Talking out my ass or Newspapers and change
0 Comments Published by SeoulBrother #1 March 12th, 2008 in GeneralRiffing off the postings of people smarter than I and making an ass of myself is something which I take great pride.
Good friend, scholar and journalist Carrie Brown asks a good question here.
Changing Newsrooms – Why should I care about “managing change?”
Warning: My ass-talkings below.
Websites and features that are popular one day are dropped the next as people move on to the next new thing.
Give me an example. I agree with to a point. Example Geocities,begets Friendster which begets MySpace/Facebook/Web 2. Geocities made it possible to easily establish and express your own identity online. Friendster enabled connection of individuals. The sites may change but human expression and identity don’t.
Technology continues to change astronomically…but human beings are slower to change.
But it’s the humans that drive the change because other humans demand features and fixes. Humans just want life to be easier, safer and generally better. Humans change things in order to stay the same.
And most importantly, it means a focus on finding ways to manage change to our product and our processes without changing those core values of journalism
Word. (psst, you’re missing a ‘.’ at the end of that sentence.)

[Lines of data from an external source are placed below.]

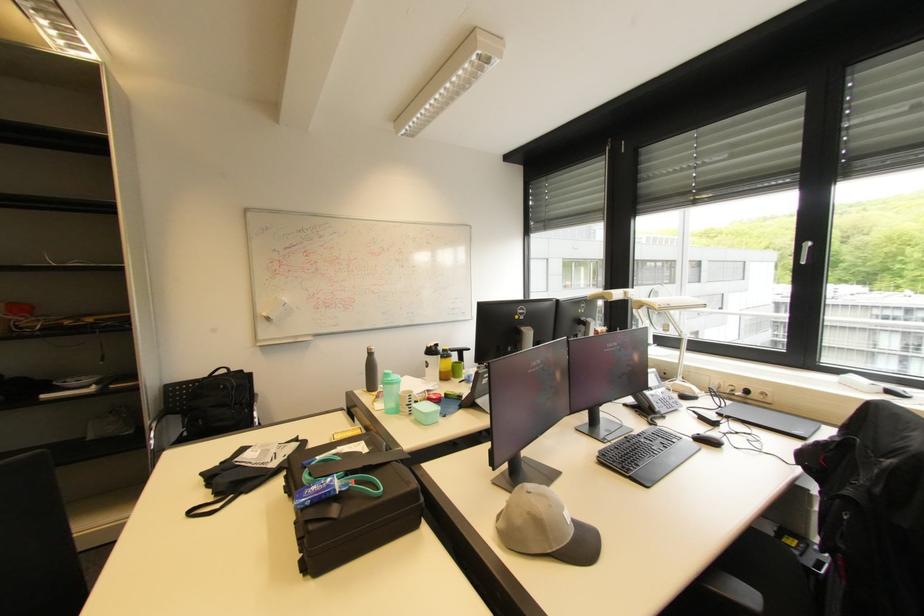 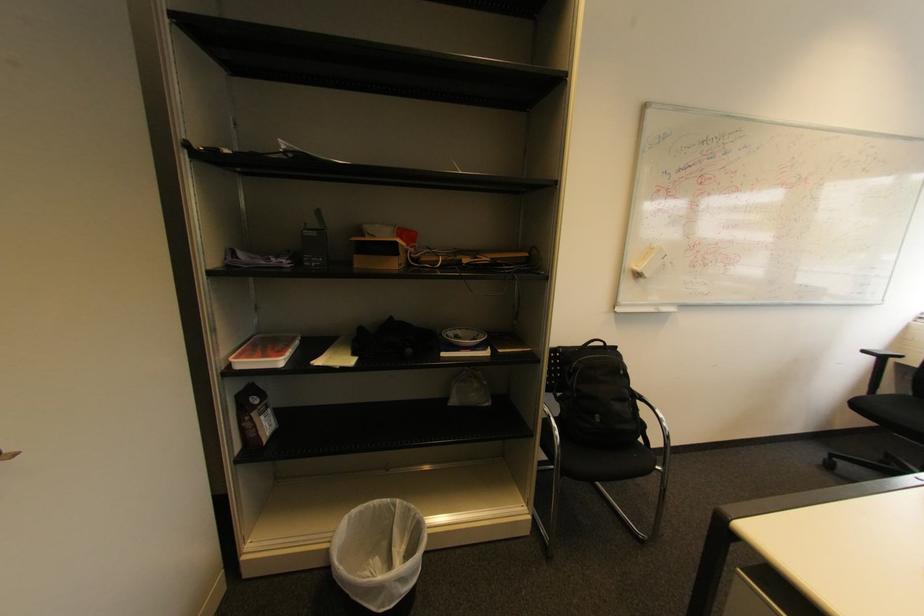 Question: I am providing you with two images of the same scene from different viewpoints. Which of the following objects are not visible in image2?

Choices:
 (A) white trash can
 (B) black chair armrest
 (C) small cardboard box
 (D) none of these

Answer: (D)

It just means that we also have to put some time and attention in learning about change itself, and how to manage it.
Double Word. Ways to mitigate dramatic changes are to adopt standards for technology and processes.

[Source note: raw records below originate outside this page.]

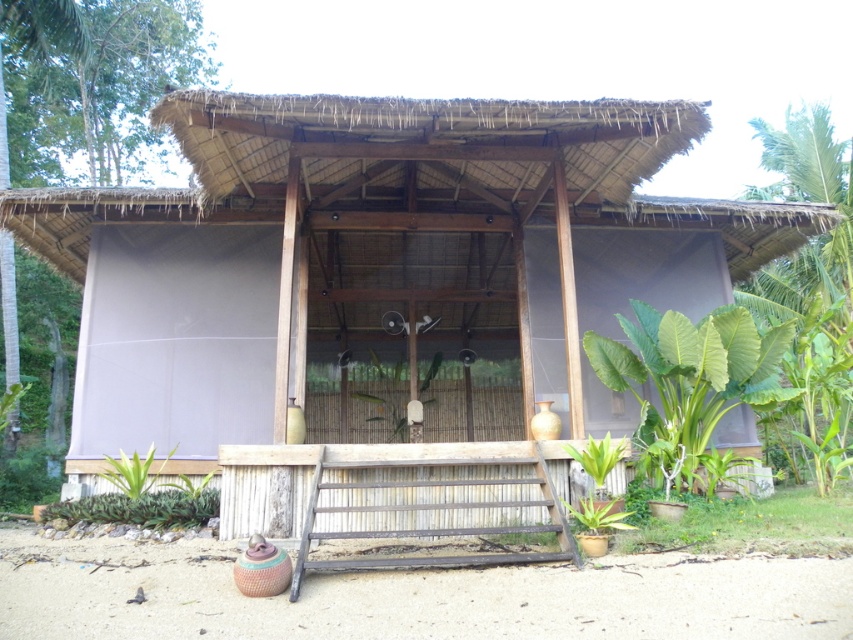 You are a visitor approaching the wooden hut at center and notice the green leafy plant at right nearby. Which object would you see first as you walk towards them from a distance?

The wooden hut at center would be seen first because it is much taller than the green leafy plant at right, making it more visible from a distance.

You are standing in front of the traditional structure and want to determine which of the two points, point (x=749, y=228) or point (x=138, y=468), is closer to you. Which point is nearer?

Point (x=749, y=228) is closer to you because it is further to the viewer than point (x=138, y=468).

You are standing at the entrance of the traditional structure and want to place a new potted plant exactly at the same position as the green leafy plant at right. What are the coordinates where you should place it?

The green leafy plant at right is located at coordinates point (692, 372), so you should place the new potted plant at those coordinates. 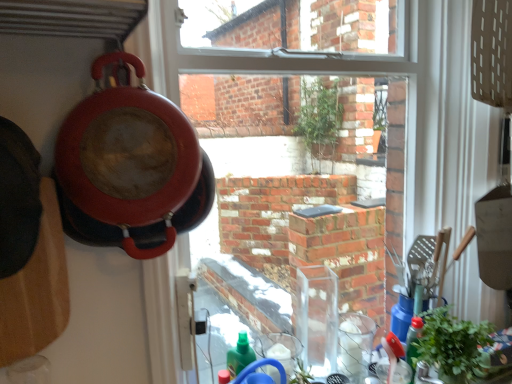 Question: From a real-world perspective, is matte red pizza pan at left above or below green leafy plant at lower right?

Choices:
 (A) above
 (B) below

Answer: (A)

Question: Is matte red pizza pan at left bigger or smaller than green leafy plant at lower right?

Choices:
 (A) big
 (B) small

Answer: (A)

Question: In the image, is matte red pizza pan at left positioned in front of or behind green leafy plant at lower right?

Choices:
 (A) front
 (B) behind

Answer: (A)

Question: Is green leafy plant at lower right inside or outside of matte red pizza pan at left?

Choices:
 (A) outside
 (B) inside

Answer: (A)

Question: Is point (424, 329) closer or farther from the camera than point (72, 147)?

Choices:
 (A) closer
 (B) farther

Answer: (B)

Question: Is green leafy plant at lower right wider or thinner than matte red pizza pan at left?

Choices:
 (A) wide
 (B) thin

Answer: (A)

Question: From the image's perspective, is green leafy plant at lower right positioned above or below matte red pizza pan at left?

Choices:
 (A) above
 (B) below

Answer: (B) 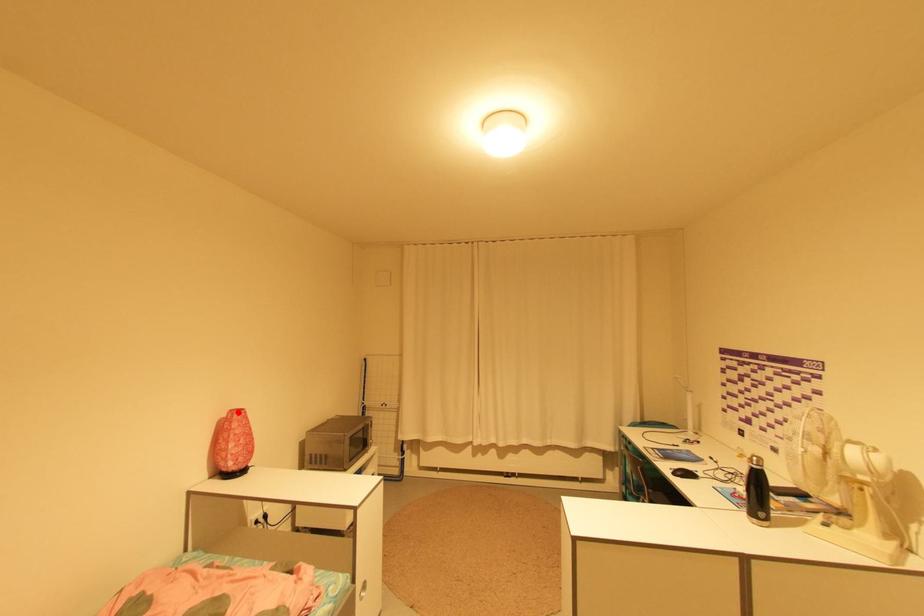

Example: From an IT perspective newspapers (NPs) will spend a considerable amount of time evaluating several publishing systems. Each one is completely proprietary and requires a great deal of customization in order to implement and integrate. Finally, a committee makes a decision and the company is stuck with it for YEARS. Wash, rinse, repeat.
The last rinse cycle occurred between 5-8 years ago when many NPs moved to full pagination and implemented or upgraded publishing systems. Now their data is stuck in a proprietary system and will be painful and costly to migrate. Unless they upgrade to the new versions of the software which will be painful or costly or mildly both.
Repeat in 5-8 years.
Meanwhile NP’s biggest competition comes from the web with it’s damn flexibility, speed and adaptability. Why are the intarwebs so awesome? Because it’s designed that way. Everything is based on a standard. Each of these standards together provide a stable platform.
Many NPs are bleeding money right into these old, closed systems and processes. Those that converted early, eight or so years ago, can afford to be brave. Those that converted late will run a lot of wire.
Developers, like reporters and editors, use these standards and then look for new angles and sources to come up with something new, useful, timely, etc.
If NP’s adopted and built their infrastructure on defined technical standards they could and would be dynamic for a much lower TCO.
This is and should be a WHOLE COMPANY MISSION. It seems that the burden to save the industry falls on the Newsroom. Guess what? If the NP management, outside the newsroom, continues to manage change by attrition then NPs will fail. Fail.
Scary, but journalists shouldn’t worry too much. The new News world still needs reporters, editors and designers. I mean, have you see the crap out there on the internet?